* Work instruction:
Below are some records; work out how many of their lines contain "CENA" and give the number only.

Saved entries

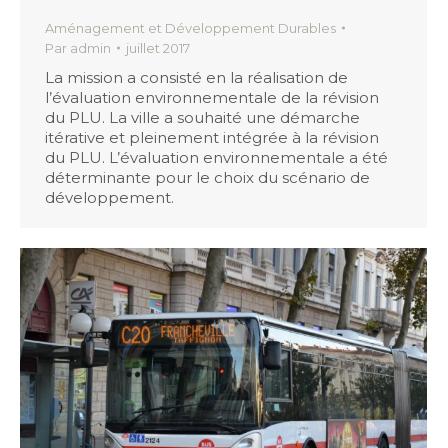
Aménagement et Développement Durables
Par
admin
juillet 2017
La mission a consisté en la réalisation de
l’évaluation environnementale de la révision
du PLU. La ville a souhaité une démarche
itérative et pleinement intégrée à la révision
du PLU. L’évaluation environnementale a été
déterminante pour le choix du scénario de
développement.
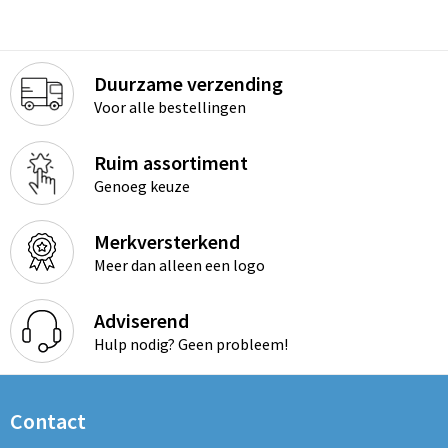
Duurzame verzending
Voor alle bestellingen
Ruim assortiment
Genoeg keuze
Merkversterkend
Meer dan alleen een logo
Adviserend
Hulp nodig? Geen probleem!
Contact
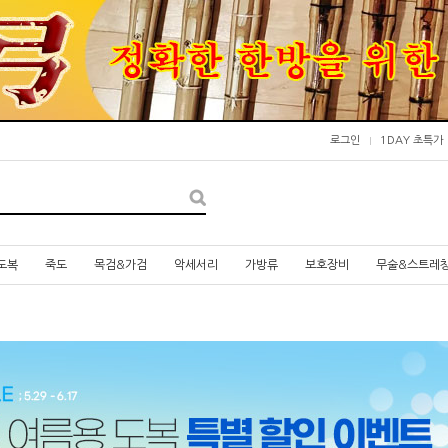
로그인
1DAY 초특가
도복
죽도
목검&가검
악세서리
가방류
보호장비
무술&스트레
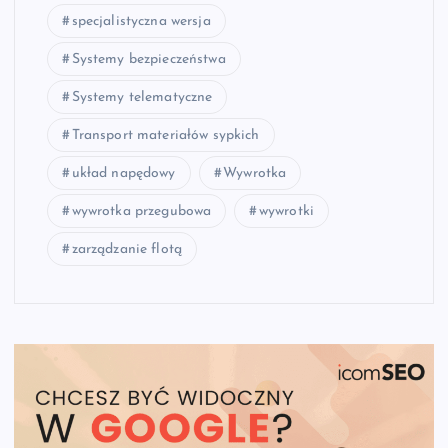
specjalistyczna wersja
Systemy bezpieczeństwa
Systemy telematyczne
Transport materiałów sypkich
układ napędowy
Wywrotka
wywrotka przegubowa
wywrotki
zarządzanie flotą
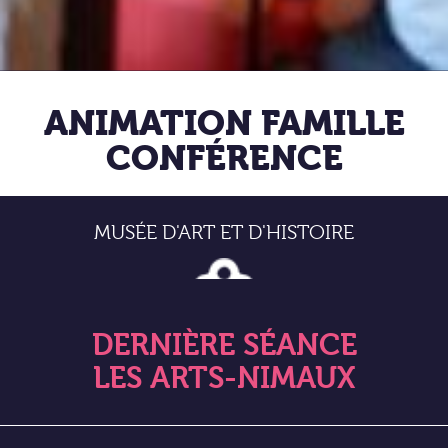
ANIMATION FAMILLE
CONFÉRENCE
MUSÉE D'ART ET D'HISTOIRE
DERNIÈRE SÉANCE
LES ARTS-NIMAUX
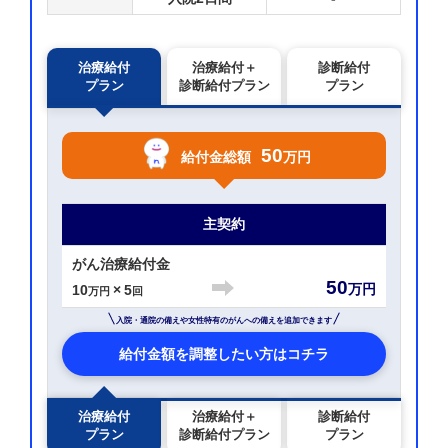
治療給付
治療給付＋
診断給付
プラン
診断給付プラン
プラン
50
給付金総額
万円
主契約
がん治療給付金
50
万円
10
×
5
万円
回
入院・通院の備えや女性特有のがんへの備えを追加できます
給付金額を調整したい方はコチラ
治療給付
治療給付＋
診断給付
プラン
診断給付プラン
プラン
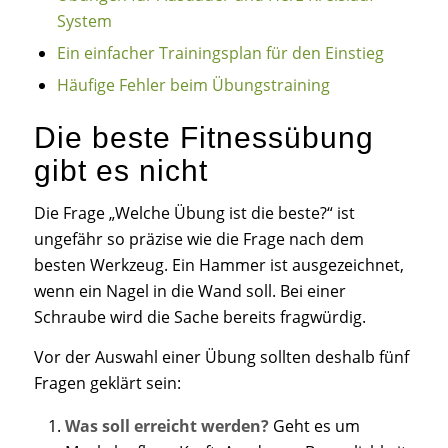
System
Ein einfacher Trainingsplan für den Einstieg
Häufige Fehler beim Übungstraining
Die beste Fitnessübung
gibt es nicht
Die Frage „Welche Übung ist die beste?“ ist
ungefähr so präzise wie die Frage nach dem
besten Werkzeug. Ein Hammer ist ausgezeichnet,
wenn ein Nagel in die Wand soll. Bei einer
Schraube wird die Sache bereits fragwürdig.
Vor der Auswahl einer Übung sollten deshalb fünf
Fragen geklärt sein:
Was soll erreicht werden?
Geht es um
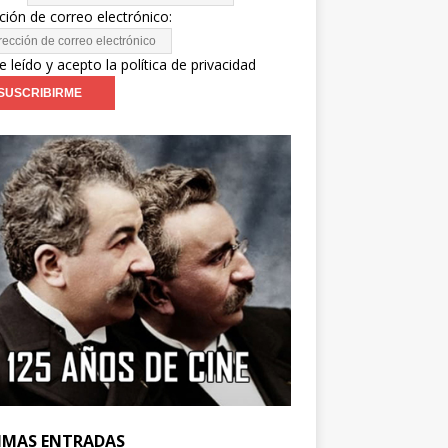
ción de correo electrónico:
e leído y acepto la política de privacidad
IMAS ENTRADAS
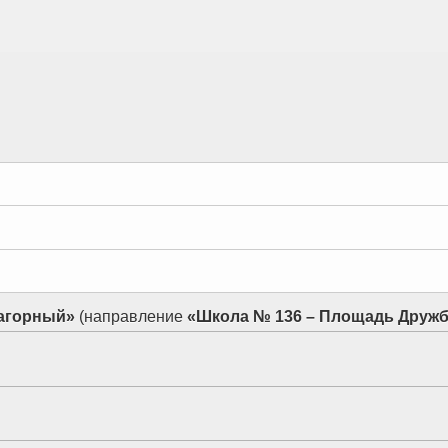
Нагорный»
(направление
«Школа № 136 – Площадь Друж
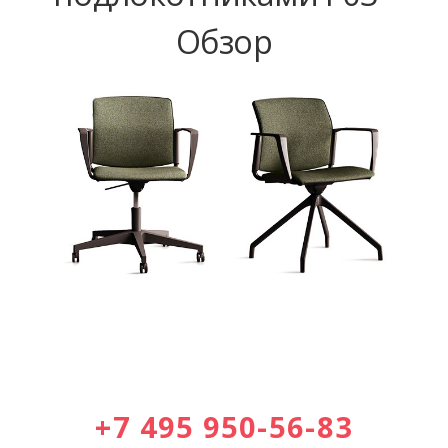
Обзор
+7 495 950-56-83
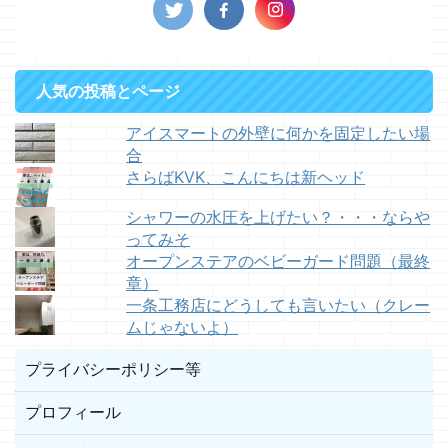
人気の投稿とページ
アイスマートの外壁に何かを固定したい場
合
さらばKVK、こんにちは新ヘッド
シャワーの水圧を上げたい？・・・ならや
ってみそ
オープンステアのベビーガード問題（最終
章）
一条工務店にどうしても言いたい（クレー
ムじゃないよ）
プライバシーポリシー等
プロフィール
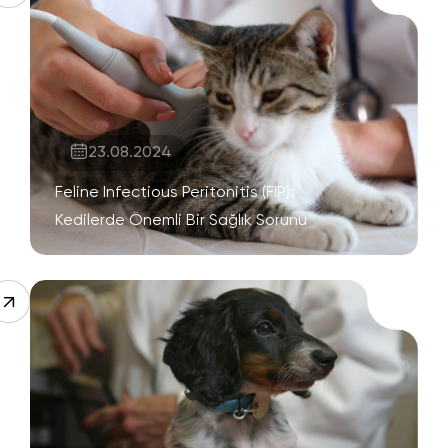
23.08.2024
Feline Infectious Peritonitis (FIP):
Kedilerde Önemli Bir Sağlık Sorunu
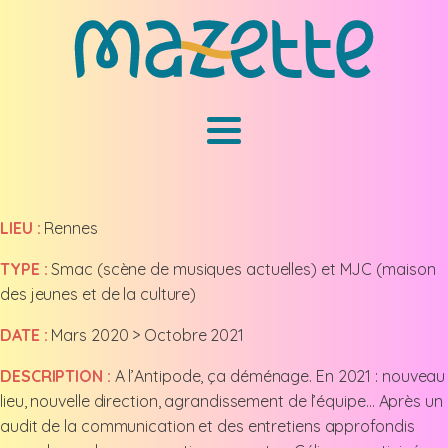
LIEU :
Rennes
TYPE :
Smac (scène de musiques actuelles) et MJC (maison
des jeunes et de la culture)
DATE :
Mars 2020 > Octobre 2021
DESCRIPTION :
A l’Antipode, ça déménage. En 2021 : nouveau
lieu, nouvelle direction, agrandissement de l’équipe… Après un
audit de la communication et des entretiens approfondis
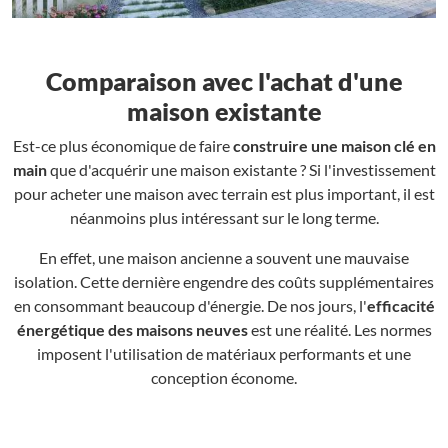
Comparaison avec l'achat d'une
maison existante
Est-ce plus économique de faire
construire une maison clé en
main
que d'acquérir une maison existante ? Si l'investissement
pour acheter une maison avec terrain est plus important, il est
néanmoins plus intéressant sur le long terme.
En effet, une maison ancienne a souvent une mauvaise
isolation. Cette dernière engendre des coûts supplémentaires
en consommant beaucoup d'énergie. De nos jours, l'
efficacité
énergétique des maisons neuves
est une réalité. Les normes
imposent l'utilisation de matériaux performants et une
conception économe.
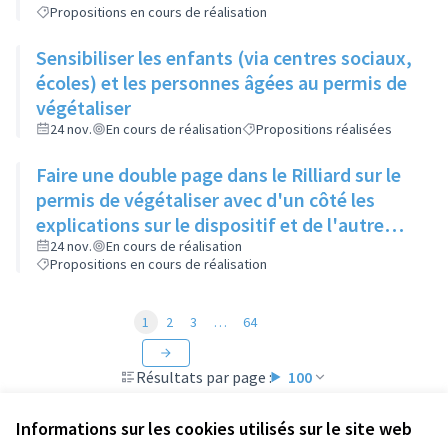
Propositions en cours de réalisation
Sensibiliser les enfants (via centres sociaux,
écoles) et les personnes âgées au permis de
végétaliser
24 nov.
En cours de réalisation
Propositions réalisées
Faire une double page dans le Rilliard sur le
permis de végétaliser avec d'un côté les
explications sur le dispositif et de l'autre
côté des exemples concrets de lieux à
24 nov.
En cours de réalisation
Propositions en cours de réalisation
investir
1
2
3
…
64
Résultats par page :
100
Informations sur les cookies utilisés sur le site web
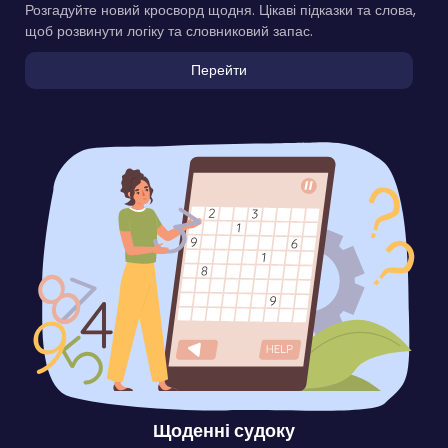
Розгадуйте новий кросворд щодня. Цікаві підказки та слова,
щоб розвинути логіку та словниковий запас.
Перейти
Щоденні судоку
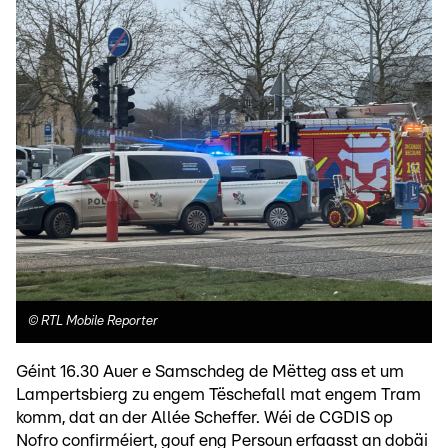
©
RTL Mobile Reporter
Géint 16.30 Auer e Samschdeg de Mëtteg ass et um
Lampertsbierg zu engem Tëschefall mat engem Tram
komm, dat an der Allée Scheffer. Wéi de CGDIS op
Nofro confirméiert, gouf eng Persoun erfaasst an dobäi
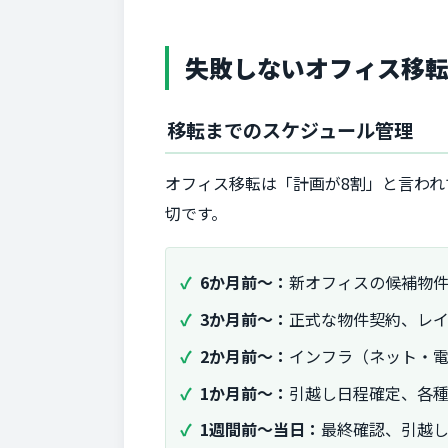
失敗しないオフィス移
移転までのスケジュール管理
オフィス移転は「計画が8割」と言わ
切です。
6か月前～：
新オフィスの候補物
3か月前～：
正式な物件契約、レ
2か月前～：
インフラ（ネット・
1か月前～：
引越し日程確定、各
1週間前～当日：
最終確認、引越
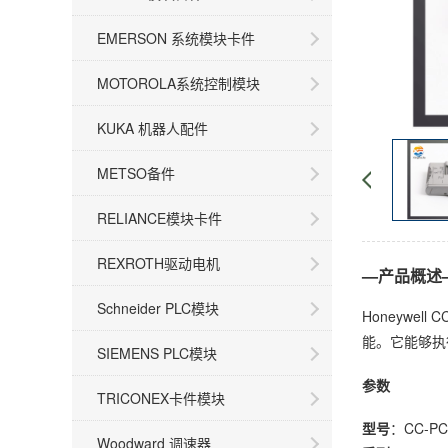
EMERSON 系统模块卡件
MOTOROLA系统控制模块
KUKA 机器人配件
METSO备件
RELIANCE模块卡件
REXROTH驱动电机
—产品概述
Schneider PLC模块
Honeywel
能。它能够执
SIEMENS PLC模块
参数
TRICONEX卡件模块
型号
：CC-PC
Woodward 调速器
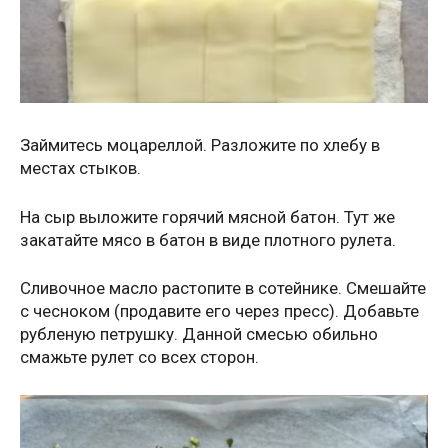
Займитесь моцареллой. Разложите по хлебу в
местах стыков.
На сыр выложите горячий мясной батон. Тут же
закатайте мясо в батон в виде плотного рулета.
Сливочное масло растопите в сотейнике. Смешайте
с чесноком (продавите его через пресс). Добавьте
рубленую петрушку. Данной смесью обильно
смажьте рулет со всех сторон.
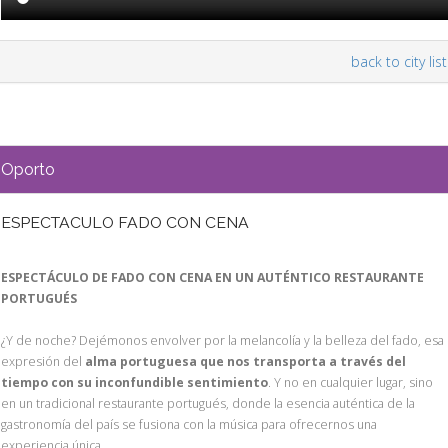
back to city list
Oporto
ESPECTACULO FADO CON CENA
ESPECTÁCULO DE FADO CON CENA EN UN AUTÉNTICO RESTAURANTE
PORTUGUÉS
¿Y de noche? Dejémonos envolver por la melancolía y la belleza del fado, esa
expresión del
alma portuguesa que nos transporta a través del
tiempo con su inconfundible sentimiento
. Y no en cualquier lugar, sino
en un tradicional restaurante portugués, donde la esencia auténtica de la
gastronomía del país se fusiona con la música para ofrecernos una
experiencia única.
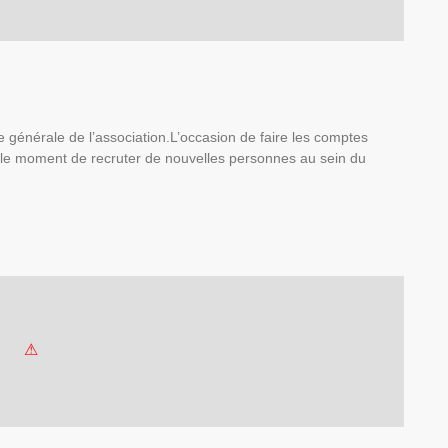
e générale de l’association.L’occasion de faire les comptes
si le moment de recruter de nouvelles personnes au sein du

* Reply to the task:
2